At the Chopard Annual Dinner & Party, Kenya Jones, daughter of Quincy Jones, chose Genny, wearing a Spring-Summer 2026 creation designed by Sara Cavazza Facchini. By her side was Will Peltz, face of the maison’s latest campaigns. The long chiffon dress, with a deep V neckline and layers of pleating, brought to the Croisette a fluid, luminous femininity built on movement.
Ray-Ban hosted a cocktail party on Sunday, May 17, aboard the private yacht This Is It, dedicated to Paper Tiger by James Gray, in competition with Adam Driver, Scarlett Johansson and Miles Teller. Guests included Adriana Lima, Miles Teller, Patrick Ta, Leonardo Maria Del Vecchio, Tommaso Chiabra, Frida Aasen, Selton Mello, Christian Madsen, Lena Perminova and many other international names. During the evening, guests wore a curated selection of Ray-Ban models, from Aviators to the Alain Mikli x Ray-Ban, Dolce & Gabbana x Ray-Ban and A$AP Rocky Puffer capsules.
Beauty, empowerment and technology: Charlotte Tilbury, L’Oréal Paris, Kering
Beauty played a central role in the Cannes 2026 narrative. Charlotte Tilbury Beauty accompanied a group of red carpet talents including Frida Gustavsson, Claire Holt, Laila Ahmed Zaher, Ginta Kubiliute and Helen Hoehne, focusing on skincare, glow and the brand’s icons, from Magic Cream to Hollywood Flawless Filter, from Airbrush Flawless Finish to Matte Revolution in Pillow Talk.
L’Oréal Paris, Official Makeup Partner of the Festival for the 29th year, celebrated beauty on the red carpet and the sixth anniversary of the Lights on Women’s Worth Award, dedicated to emerging female filmmakers.

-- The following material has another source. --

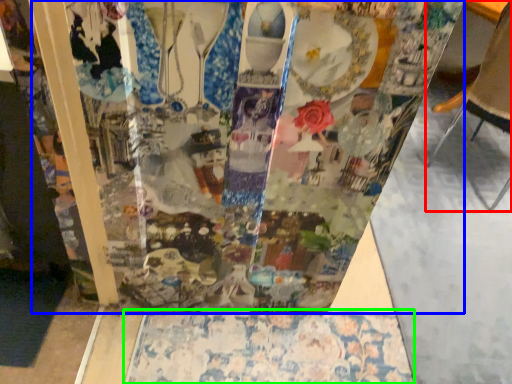 Question: Based on their relative distances, which object is farther from furniture (highlighted by a red box)? Choose from glass box (highlighted by a blue box) and tablecloth (highlighted by a green box).

Choices:
 (A) glass box
 (B) tablecloth

Answer: (B) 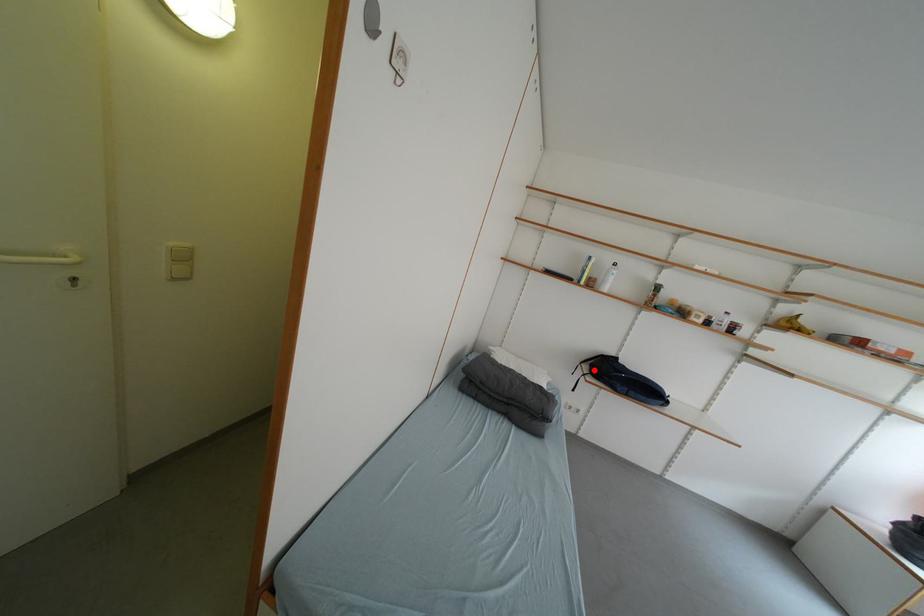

Among the names associated with the brand’s Cannes 2026 presence were Gillian Anderson, Simone Ashley, Alia Bhatt, Jane Fonda, Ariana Greenblatt, Aja Naomi King, Eva Longoria, Andie MacDowell, Aishwarya Rai, Charles Leclerc, Carlos Sainz and Bebe Vio.
Kering confirmed the cultural weight of Women In Motion, honouring Julianne Moore with the 2026 Women In Motion Award and awarding the Emerging Talent Award to Italian filmmaker Margherita Spampinato. The evening also gathered members of the Festival jury, including Park Chan-wook, Demi Moore, Chloé Zhao, Ruth Negga, Laura Wandel, Diego Céspedes, Isaach De Bankolé, Paul Laverty and Stellan Skarsgård.
Beyond the red carpet: Cannes as a global luxury platform
The international picture of the 79th edition confirmed a clear trend: Cannes is one of the places where luxury measures its cultural influence. The Festival saw a significant presence of maisons such as Gucci, Chanel, Saint Laurent and Ami Paris, together with the growing weight of high jewellery through Chopard, Boucheron and Pomellato, as well as new forms of hospitality, wellness and technology connected to names such as Alo and Meta/Ray-Ban.
The Croisette is now an ecosystem: cinema, fashion, jewellery, beauty, tech, hospitality and nightlife move as parts of a single image industry. Every appearance becomes content, every piece of content becomes reputation, and every reputation feeds desire.
What remains of Cannes 2026
Cannes 2026 leaves behind a strong palmarès, led by Cristian Mungiu, and an equally powerful luxury narrative. Dior, Pomellato, Boucheron, Zegna, Brioni, Ferragamo, Calvin Klein Collection, Genny, Chopard, Casadei, Ray-Ban, Charlotte Tilbury, L’Oréal Paris, Kering, Gucci, Chanel, Saint Laurent and Ami Paris all contributed, each through its own code, to a Festival capable of speaking to different audiences: cinephiles, collectors, buyers, celebrities, maisons, digital platforms and the global public.
Cinema awarded its prizes. The maisons wrote their part of the visual story. Cannes, once again, transformed twelve days of appearances into an archive of images designed to last.
On the Croisette, everything happens quickly: a staircase, a flash, an award, a dress, a jewel, a tuxedo, a face. Then the Festival closes, the lights dim, the yachts leave the bay. Yet some images remain. And it is there, in collective memory, that Cannes truly continues.